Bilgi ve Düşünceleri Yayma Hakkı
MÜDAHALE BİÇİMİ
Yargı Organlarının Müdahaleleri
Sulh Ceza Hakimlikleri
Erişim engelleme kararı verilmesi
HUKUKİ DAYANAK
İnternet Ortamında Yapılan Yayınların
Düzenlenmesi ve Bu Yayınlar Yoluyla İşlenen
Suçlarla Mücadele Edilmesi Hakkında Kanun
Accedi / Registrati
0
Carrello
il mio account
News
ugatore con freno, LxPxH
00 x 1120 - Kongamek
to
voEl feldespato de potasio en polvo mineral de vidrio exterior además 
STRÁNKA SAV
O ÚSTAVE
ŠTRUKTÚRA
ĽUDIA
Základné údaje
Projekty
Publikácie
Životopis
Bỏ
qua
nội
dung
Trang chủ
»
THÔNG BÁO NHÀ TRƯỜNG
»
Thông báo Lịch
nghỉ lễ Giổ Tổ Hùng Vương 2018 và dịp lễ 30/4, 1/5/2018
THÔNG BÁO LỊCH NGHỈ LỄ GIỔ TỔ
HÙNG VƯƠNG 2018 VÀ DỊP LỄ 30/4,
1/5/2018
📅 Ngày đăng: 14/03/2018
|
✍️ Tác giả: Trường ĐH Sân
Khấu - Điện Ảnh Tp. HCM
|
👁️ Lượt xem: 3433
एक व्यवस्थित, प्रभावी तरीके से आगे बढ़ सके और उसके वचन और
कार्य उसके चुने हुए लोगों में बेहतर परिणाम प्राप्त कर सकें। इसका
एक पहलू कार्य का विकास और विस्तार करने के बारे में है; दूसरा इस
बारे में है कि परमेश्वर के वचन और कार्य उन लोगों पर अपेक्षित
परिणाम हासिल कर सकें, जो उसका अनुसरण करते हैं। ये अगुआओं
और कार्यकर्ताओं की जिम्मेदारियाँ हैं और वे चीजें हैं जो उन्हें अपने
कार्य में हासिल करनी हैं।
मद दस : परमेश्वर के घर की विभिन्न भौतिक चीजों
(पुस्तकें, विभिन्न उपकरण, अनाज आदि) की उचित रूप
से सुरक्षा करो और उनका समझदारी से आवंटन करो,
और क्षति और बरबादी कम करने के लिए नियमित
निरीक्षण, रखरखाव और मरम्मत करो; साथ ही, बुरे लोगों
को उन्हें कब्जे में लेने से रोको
__________________________________________________
▶ TRY IT: Retype every record exactly, omitting nothing.

▶ EXPECTED ANSWER:
Bilgi ve Düşünceleri Yayma Hakkı
MÜDAHALE BİÇİMİ
Yargı Organlarının Müdahaleleri
Sulh Ceza Hakimlikleri
Erişim engelleme kararı verilmesi
HUKUKİ DAYANAK
İnternet Ortamında Yapılan Yayınların
Düzenlenmesi ve Bu Yayınlar Yoluyla İşlenen
Suçlarla Mücadele Edilmesi Hakkında Kanun
Accedi / Registrati
0
Carrello
il mio account
News
ugatore con freno, LxPxH
00 x 1120 - Kongamek
to
voEl feldespato de potasio en polvo mineral de vidrio exterior además 
STRÁNKA SAV
O ÚSTAVE
ŠTRUKTÚRA
ĽUDIA
Základné údaje
Projekty
Publikácie
Životopis
Bỏ
qua
nội
dung
Trang chủ
»
THÔNG BÁO NHÀ TRƯỜNG
»
Thông báo Lịch
nghỉ lễ Giổ Tổ Hùng Vương 2018 và dịp lễ 30/4, 1/5/2018
THÔNG BÁO LỊCH NGHỈ LỄ GIỔ TỔ
HÙNG VƯƠNG 2018 VÀ DỊP LỄ 30/4,
1/5/2018
📅 Ngày đăng: 14/03/2018
|
✍️ Tác giả: Trường ĐH Sân
Khấu - Điện Ảnh Tp. HCM
|
👁️ Lượt xem: 3433
एक व्यवस्थित, प्रभावी तरीके से आगे बढ़ सके और उसके वचन और
कार्य उसके चुने हुए लोगों में बेहतर परिणाम प्राप्त कर सकें। इसका
एक पहलू कार्य का विकास और विस्तार करने के बारे में है; दूसरा इस
बारे में है कि परमेश्वर के वचन और कार्य उन लोगों पर अपेक्षित
परिणाम हासिल कर सकें, जो उसका अनुसरण करते हैं। ये अगुआओं
और कार्यकर्ताओं की जिम्मेदारियाँ हैं और वे चीजें हैं जो उन्हें अपने
कार्य में हासिल करनी हैं।
मद दस : परमेश्वर के घर की विभिन्न भौतिक चीजों
(पुस्तकें, विभिन्न उपकरण, अनाज आदि) की उचित रूप
से सुरक्षा करो और उनका समझदारी से आवंटन करो,
और क्षति और बरबादी कम करने के लिए नियमित
निरीक्षण, रखरखाव और मरम्मत करो; साथ ही, बुरे लोगों
को उन्हें कब्जे में लेने से रोको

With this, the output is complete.